# Why kurtosis of a normal distribution is 3 instead of 0

What is meant by the statement that the kurtosis of a normal distribution is 3. Does it mean that on the horizontal line, the value of 3 corresponds to the peak probability, i.e. 3 is the mode of the system?

When I look at a normal curve, it seems the peak occurs at the center, a.k.a at 0. So why is the kurtosis not 0 and instead 3?

Kurtosis is certainly not the location of where the peak is.
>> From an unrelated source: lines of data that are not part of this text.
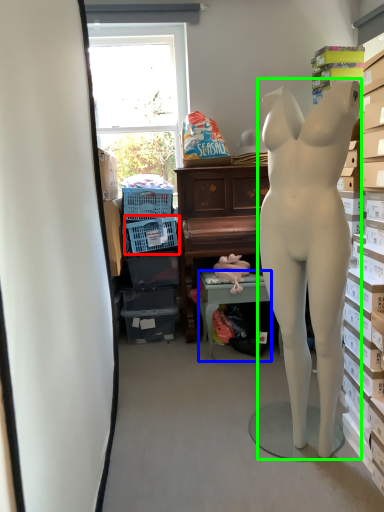 Question: Estimate the real-world distances between objects in this image. Which object is closer to laundry basket (highlighted by a red box), table (highlighted by a blue box) or person (highlighted by a green box)?

Choices:
 (A) table
 (B) person

Answer: (A) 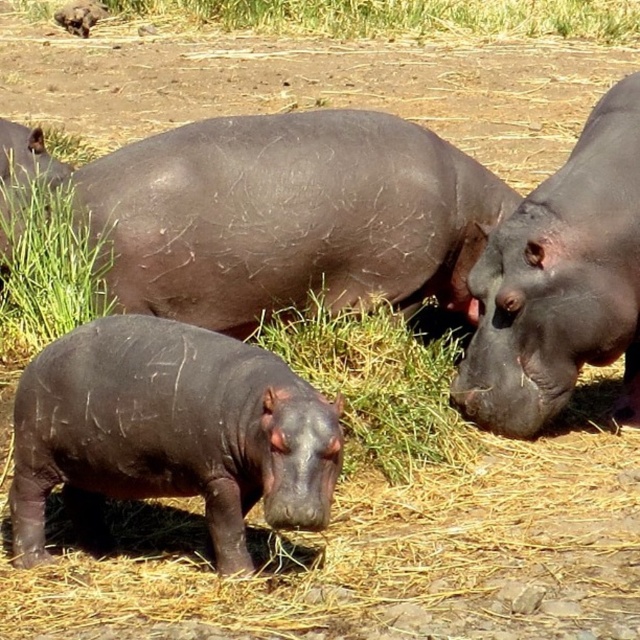 You are standing at the origin point of the coordinate system. Which direction should you move to reach the matte dark brown hippo at center?

The matte dark brown hippo at center is located at point 0.338 in the x direction and 0.450 in the y direction. Since you are at the origin, you should move 0.338 units to the right and 0.450 units forward to reach it.

You are a safari guide leading a group near the hippos. You need to point out the shiny dark brown hippo at lower left to your group. Which direction should you direct them to look relative to the matte dark brown hippo at center?

The shiny dark brown hippo at lower left is located behind the matte dark brown hippo at center, so you should direct your group to look behind the matte dark brown hippo at center to find it.

You are standing at the center of the image and want to move towards the green grass at lower left. Which direction should you face to walk directly towards it?

You should face the lower left direction to walk directly towards the green grass at lower left since it is located at point (45, 268), which is in the lower left area of the image. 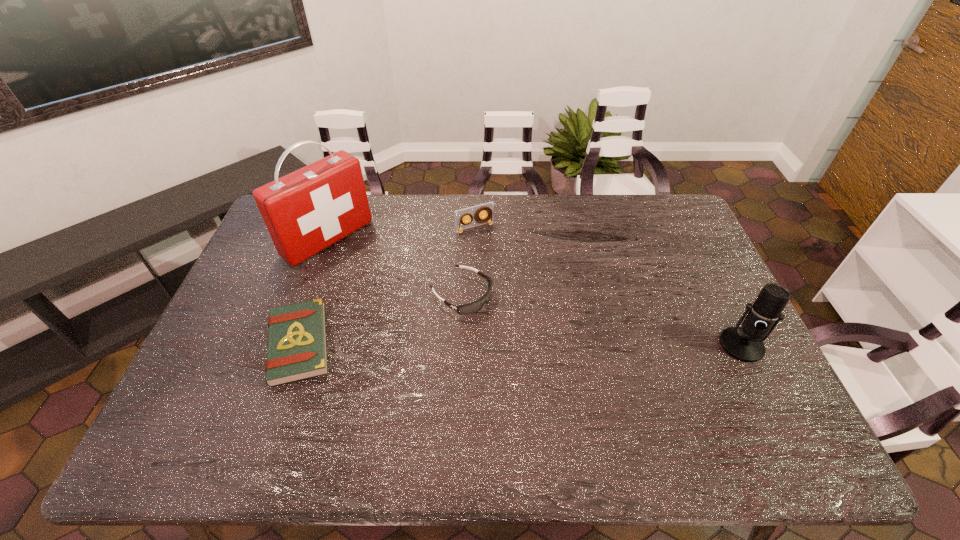 In the image, there is a desktop. Where is `vacant space at the near right corner`? This screenshot has height=540, width=960. vacant space at the near right corner is located at coordinates (770, 407).

Locate an element on the screen. free point between the first-aid kit and the second tallest object is located at coordinates (535, 292).

Locate an element on the screen. Image resolution: width=960 pixels, height=540 pixels. vacant region between the first-aid kit and the rightmost object is located at coordinates (535, 292).

The height and width of the screenshot is (540, 960). In order to click on free spot between the third shortest object and the first-aid kit in this screenshot , I will do `click(401, 233)`.

Where is `empty space that is in between the shortest object and the videotape`? This screenshot has height=540, width=960. empty space that is in between the shortest object and the videotape is located at coordinates (387, 286).

This screenshot has width=960, height=540. In order to click on free point between the second shortest object and the shortest object in this screenshot , I will do `click(380, 319)`.

The image size is (960, 540). I want to click on free point between the videotape and the book, so click(387, 286).

This screenshot has width=960, height=540. What are the coordinates of `free area in between the shortest object and the tallest object` in the screenshot? It's located at (314, 292).

I want to click on free space between the third shortest object and the first-aid kit, so click(401, 233).

At what (x,y) coordinates should I click in order to perform the action: click on blank region between the microphone and the goggles. Please return your answer as a coordinate pair (x, y). This screenshot has height=540, width=960. Looking at the image, I should click on point(602,320). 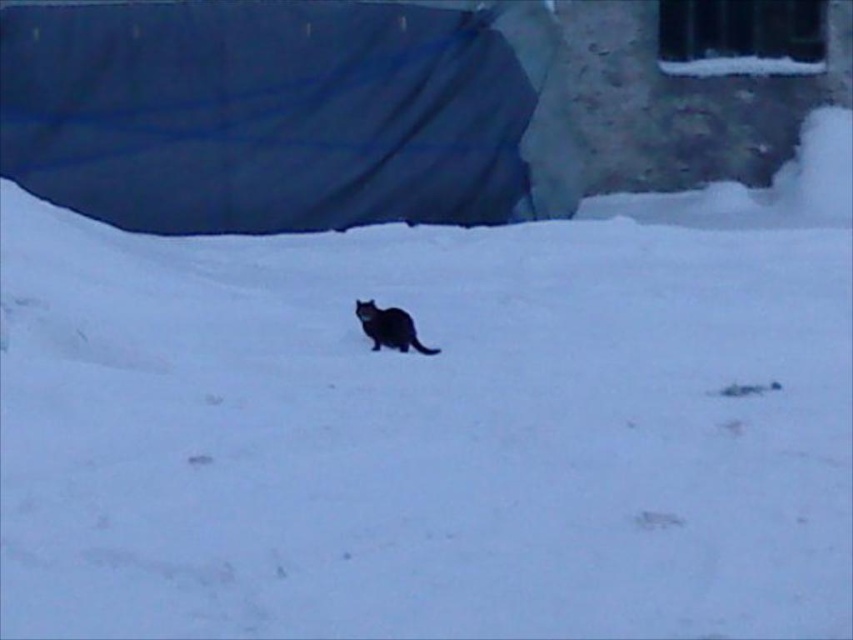 Question: Among these objects, which one is nearest to the camera?

Choices:
 (A) black fur cat at center
 (B) dark blue fabric at upper left

Answer: (A)

Question: Can you confirm if dark blue fabric at upper left is positioned above black fur cat at center?

Choices:
 (A) yes
 (B) no

Answer: (A)

Question: Which object is farther from the camera taking this photo?

Choices:
 (A) dark blue fabric at upper left
 (B) black fur cat at center

Answer: (A)

Question: Observing the image, what is the correct spatial positioning of dark blue fabric at upper left in reference to black fur cat at center?

Choices:
 (A) right
 (B) left

Answer: (B)

Question: Which point is farther to the camera?

Choices:
 (A) black fur cat at center
 (B) dark blue fabric at upper left

Answer: (B)

Question: Can you confirm if dark blue fabric at upper left is positioned to the left of black fur cat at center?

Choices:
 (A) no
 (B) yes

Answer: (B) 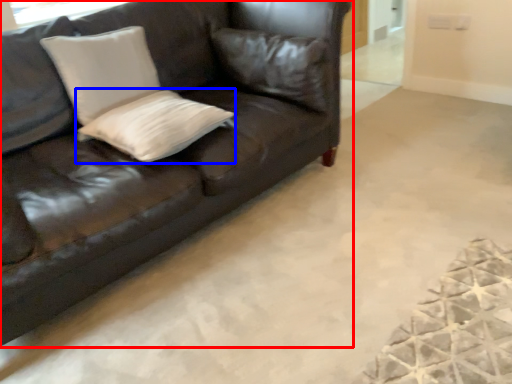 Question: Among these objects, which one is farthest to the camera, studio couch (highlighted by a red box) or pillow (highlighted by a blue box)?

Choices:
 (A) studio couch
 (B) pillow

Answer: (B) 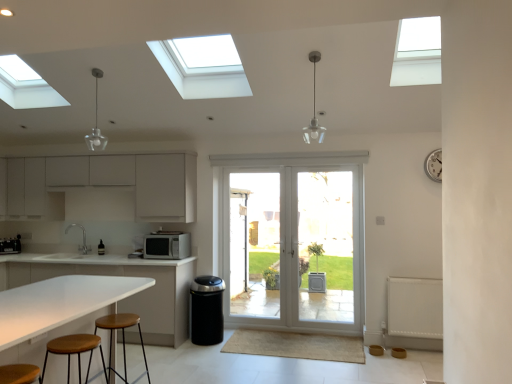 Question: Considering their positions, is white matte microwave at center, placed as the 2th appliance when sorted from back to front, located in front of or behind white metallic clock at upper right?

Choices:
 (A) front
 (B) behind

Answer: (B)

Question: From the image's perspective, is white matte microwave at center, the 1th appliance when ordered from right to left, above or below white metallic clock at upper right?

Choices:
 (A) above
 (B) below

Answer: (B)

Question: Which object is positioned farthest from the clear glass door at center?

Choices:
 (A) white matte microwave at center, the second appliance when ordered from left to right
 (B) white laminate table at lower left
 (C) satin nickel faucet at center
 (D) brown wood stool at lower left, arranged as the 2th stool when viewed from the back
 (E) white textured radiator at lower right

Answer: (D)

Question: Which is farther from the white matte countertop at left, arranged as the second cabinetry when viewed from the top?

Choices:
 (A) white laminate table at lower left
 (B) white matte microwave at center, the second appliance when ordered from left to right
 (C) brown wood stool at lower left, which ranks as the 1th stool in front-to-back order
 (D) clear glass door at center
 (E) white matte cabinets at left, acting as the second cabinetry starting from the bottom

Answer: (C) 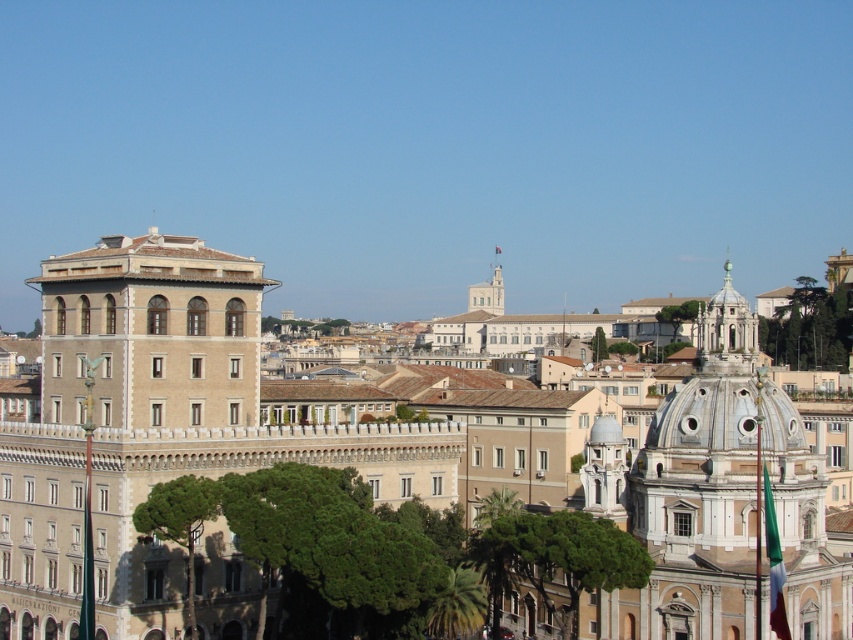 You are an architect analyzing the cityscape. You notice the beige stone building at center and the white marble dome at upper right. Which structure has a greater height?

The beige stone building at center is not as tall as the white marble dome at upper right, so the white marble dome at upper right is taller.

You are a city planner assessing the space between the beige stone building at center and the white marble dome at upper right. Given that the minimum required distance for a new pedestrian walkway is 10 meters, can the walkway be placed between them?

The beige stone building at center and the white marble dome at upper right are 12.43 meters apart, which exceeds the 10 meters requirement. Therefore, the pedestrian walkway can be placed between them.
As you say, that’s already called the mode.

Kurtosis is the standardized fourth moment: If $Z=\frac{X-\mu}{\sigma}$, is a standardized version of the variable we’re looking at, then the population kurtosis is the average fourth power of that standardized variable; $E(Z^4)$. The sample kurtosis is correspondingly related to the mean fourth power of a standardized set of sample values (in some cases it is scaled by a factor that goes to 1 in large samples).

As you note, this fourth standardized moment is 3 in the case of a normal random variable. As Alecos notes in comments, some people define kurtosis as $E(Z^4)-3$; that’s sometimes called excess kurtosis (it’s also the fourth cumulant). When seeing the word ‘kurtosis’ you need to keep in mind this possibility that different people use the same word to refer to two different (but closely related) quantities.

Kurtosis is usually either described as peakedness* (say, how sharply curved the peak is – which was presumably the intent of choosing the word “kurtosis”) or heavy-tailedness (often what people are interested in using it to measure), but in actual fact the usual fourth standardized moment doesn’t quite measure either of those things.

Indeed, the first volume of Kendall and Stuart give counterexamples that show that higher kurtosis is not necessarily associated with either higher peak (in a standardized variable) or fatter tails (in rather similar way that the third moment doesn’t quite measure what many people think it does).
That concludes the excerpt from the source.